Please familarize yourself with the following excerpt on plagiarism and collusion from the student handbook
By ticking the submission declaration box in Moodle you are agreeing to the following declaration:
Declaration: I am aware of the UCL Statistical Science Department’s regulations on plagiarism for assessed coursework. I have read the guidelines in the student handbook and understand what constitutes plagiarism. I hereby affirm that the work I am submitting for this in-course assessment is entirely my own.
Please do not write your name anywhere on the submission. Please include only your student number as the proxy identifier.
Let \(X_1, X_2, \ldots\) be iid exponential random variables with unknown rate \(\lambda>0\). Suppose we only get to keep track of whether \(X_i\) is in the unit interval or not; that is, we observe the random variables \(Y_i = \mathbf{1}[ 0 \leq X_i \leq 1]\). Find a reasonable estimator for \(\lambda\) and provide justification that your estimator is good.
Demonstrate by simulations that if three points are sampled independently and uniformly at random inside a disc of radius \(1\), then the expected area of the corresponding triangle is \(35/48\pi\).
Suppose \(X\) is irreducible and aperiodic finite state Markov chain on a state space \(S\), containing the states \(a,b\) and \(c\). Consider the associated sums given by \[T_n:= \frac{1}{n+1} \sum_{k=0} ^n \mathbf{I}[X_{i+2} =c, X_{i+1}=b =, X_{i} =a].\] Guess the limit for \(T_n\) as \(n\to \infty\). Provide evidence (not necessarily a proof) for your guess. [5 points]
Demonstrate your guess, via simulations, using the Markov chain with transition matrix \[ \begin{equation*} P = \begin{pmatrix} 2/6 & 3/6 & 1/6 \\ 1/4 & 1/4 & 1/2 \\ 1/8 & 1/4 & 5/8 \end{pmatrix}. \end{equation*} \] [5 points]
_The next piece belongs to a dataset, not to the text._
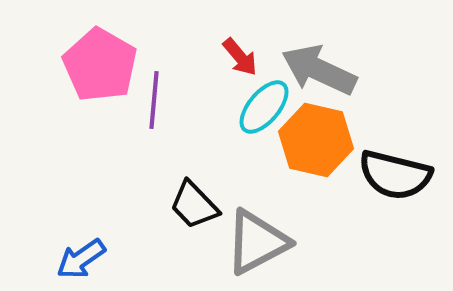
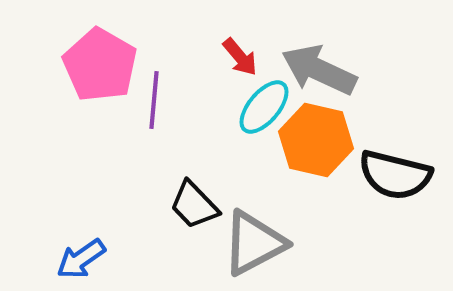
gray triangle: moved 3 px left, 1 px down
Consider the point process on the unit interval \([0,1]\) that is a sampled by placing \(N=10\) points independently and uniformly on the interval. Let \(X\) and \(Y\) be the number of points on the two disjoint halves of the interval.
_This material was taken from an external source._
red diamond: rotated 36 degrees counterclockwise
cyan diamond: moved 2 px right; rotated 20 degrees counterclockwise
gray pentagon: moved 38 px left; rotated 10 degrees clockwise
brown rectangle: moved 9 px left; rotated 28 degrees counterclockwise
We have that \(p:=\mathbb{E}Y_i = 1- e^{-\lambda}\); thus \(\lambda = -\log(1-p)\). Note that the \(Y_i\) are an iid sequence of Bernoulli random variables with parameter \(p\), and the law of large numbers gives that their sample average converges to \(p\), which can be used to give an estimate for \(\lambda\).
We modify the code from the random triangles worksheet and our code on sampling on a disc.
To sample on a disc we have:
point <- function(){
z=2
while(length(z)==1){
x = 2*runif(1) -1
y = 2*runif(1) -1
if (x^2 + y^2 <1) { z<-c(x,y)}
}
z
}
We compute the area of a random sample using the determinant formulation
area <-function(){
p1 = point()
p2 = point()
p3 = point()
M = matrix( c( c(p1,1), c(p2,1),c(p3,1)), nrow=3)
A = 0.5*abs(det(M))
A
}
Then of course we replicate:
x = replicate(5000, area())
abs(mean(x) - (35 /(48 * pi)) )
## [1] 0.004330415
From our previous experience and convergence theorems, without loss of generality, we consider the chain started from stationarity. Let \(\pi\) be the stationary distribtion. Taking the expectation we obtain \[\mathbb{E}T_n = \mathbb{P}(X_2=c,X_1=b, X_0=a ) = \pi_a p_{ab}p_{bc}.\] Thus our experience with the law of large numbers for Markov chains suggest this is the limit.
With the given chain, we can simulate it in R, with the code from the course notes, and compute this average over a sample, and compare. We will start than chain at state \(1\), and take \(a=1\), \(b=2\), and \(c=3\).
P <- matrix(c(2/6, 3/6, 1/6, 1/4, 1/4,1/2, 1/8, 1/4, 5/8), nrow =3)
P <- t(P)
P
## [,1] [,2] [,3]
## [1,] 0.3333333 0.50 0.1666667
## [2,] 0.2500000 0.25 0.5000000
## [3,] 0.1250000 0.25 0.6250000
tP = t(P)
E = eigen(tP)
EE = E$vectors[,1]
F= EE /sum(EE)
F # stationary distribution
## [1] 0.2054795 0.3013699 0.4931507
F[1]
## [1] 0.2054795
step <- function(i){
q = P[i,]
x=-1
u = runif(1)
j=0
cumq = cumsum(q)
while(x==-1){
j<-j+1
if(u <= cumq[j]){x <-j}
}
x
}
steps <- function(n){
x = 1
for (i in 1:n){
x <- c(x, step(x[i]))
}
x
}
mc=steps(10000) # sample path of alot of steps
L = length(mc)
L
## [1] 10001
onetwothree=0
for(i in 1:(L-2)){
if (mc[i]==1 && mc[i+1]==2 && mc[i+2]==3 ){
onetwothree <- onetwothree +1
}
}
Tn = onetwothree/L
Tn
## [1] 0.05339466
abs( Tn - ( F[1] * (3/6) * (1/2) ) )
## [1] 0.002024798